SAP also did not have a bar code scanning module. Madura is European Article Numbering (EAN) compliant and so fixes barcodes on each product, which is scanned during inwards or outwards. "We custom developed that scanning module. The complete scanning part interfaces SAP now. It was a major challenge because in our legacy system, operators and shop floor people in warehouse never look back at the terminal. All the product boxes are stacked in a trolley and they scanned in one rapid go. When we developed this module, it used to take three, six, and at times, 10 seconds to scan that bar code," Singh recollects.

The real SAP benefit came with a module called the Internet Transaction Server. Apparel manufacturers have associations with sub contractors. Semi-finished products often go out and come in at various stages-for embroidery or issuing of fabric to a third party, for example. Keeping track of semi-finished goods outside its system, a challenge for any manufacturer, could be solved through this module. Whatever material was issued to the third party, at various stages of production, could be kept track of. The third party could log in and update stage-wise production in the system. "In the legacy environment, this was not available to us," says Singh. SAP also has a quality management module that helps in the inspection of standards versus actuals. So if a fabric is plus or minus the tolerance limit, the material is rejected. This was a manual effort earlier and came with the disadvantage of not having historical data available to measure against.

Give Me More
More automation is what the industry needs, if nothing else, for faster time-to-market. Emerging technologies in this area will take care of much more than this though. Auditing applications is a case in point. In this industry, one needs to audit goods before they leave the factory. Big manufacturers usually send auditors to the factories before the release and the factories also have to do their own inspection. "We provide quality audit on a PDA. This market needs things that are portable. Things like audit and scanning are happening more on PDAs," Candela of 3i says.

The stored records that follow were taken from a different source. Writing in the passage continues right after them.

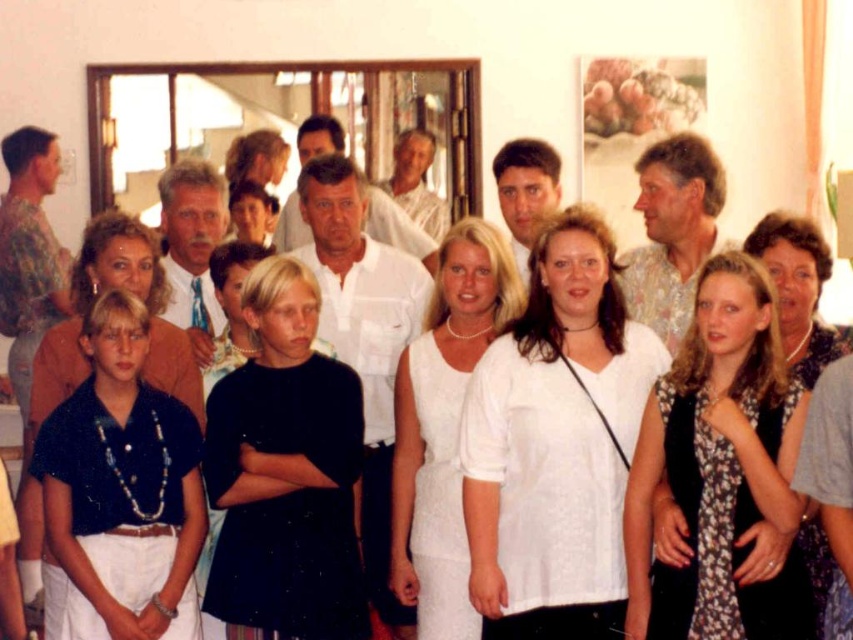 Is point (633, 508) more distant than point (108, 81)?

That is False.

Locate an element on the screen. This screenshot has width=853, height=640. floral dress at center is located at coordinates (720, 470).

Does matte glass mirror at center have a lesser height compared to dark blue shirt at center?

Incorrect, matte glass mirror at center's height does not fall short of dark blue shirt at center's.

Is point (405, 61) behind point (44, 614)?

Yes, it is behind point (44, 614).

Who is more distant from viewer, (320, 65) or (141, 248)?

Point (320, 65)

Find the location of a particular element. The width and height of the screenshot is (853, 640). matte glass mirror at center is located at coordinates (291, 128).

Is white lace blouse at center above black matte dress at center?

Yes.

Describe the element at coordinates (555, 444) in the screenshot. Image resolution: width=853 pixels, height=640 pixels. I see `white lace blouse at center` at that location.

Locate an element on the screen. white lace blouse at center is located at coordinates (555, 444).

In India, PDA is considered a high-value item. 3i is in the process of introducing it as a shop-floor item. "We are saying that if you can get a budget PDA on the shop floor, you will be able to capture information. We want to remove this concept of exclusivity of PDAs and give it to people like quality auditors so that they can fill in information," he adds. RFID will also play a significant part in the company's vision of being a bridge between the US and India. The company doesn't have it in its solution just as yet, but probably will build it into its suite sooner than later.

"Built into" look to be the key words as more and more "trendy" CIOs search for what NP Singh once did: a package that covers the entire value-chain from customer requirement to fulfillment, support and functional processes; a package that is easy to customize, flexible to accommodate future changes, scalable and proven.